Copying task for the records below: reproduce each one exactly and drop the pictures.

----------

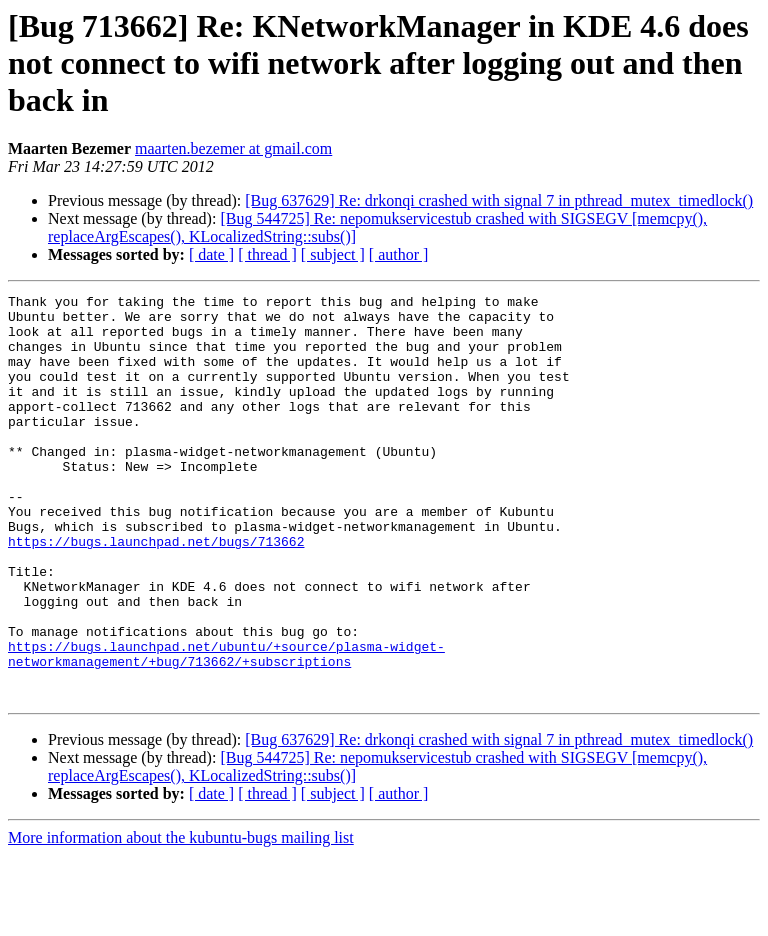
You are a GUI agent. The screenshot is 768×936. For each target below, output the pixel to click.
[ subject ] (333, 254)
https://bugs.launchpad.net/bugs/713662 (156, 592)
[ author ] (399, 254)
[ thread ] (267, 254)
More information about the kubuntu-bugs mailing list (181, 918)
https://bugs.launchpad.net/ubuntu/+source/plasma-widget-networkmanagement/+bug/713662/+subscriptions (226, 727)
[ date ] (211, 254)
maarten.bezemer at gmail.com (233, 148)
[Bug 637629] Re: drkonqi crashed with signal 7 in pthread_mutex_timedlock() (499, 200)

----------

RESPONSE:
You are a GUI agent. The screenshot is 768×936. For each target below, output the pixel to click.
[ subject ] (333, 254)
https://bugs.launchpad.net/bugs/713662 (156, 592)
[ author ] (399, 254)
[ thread ] (267, 254)
More information about the kubuntu-bugs mailing list (181, 918)
https://bugs.launchpad.net/ubuntu/+source/plasma-widget-networkmanagement/+bug/713662/+subscriptions (226, 727)
[ date ] (211, 254)
maarten.bezemer at gmail.com (233, 148)
[Bug 637629] Re: drkonqi crashed with signal 7 in pthread_mutex_timedlock() (499, 200)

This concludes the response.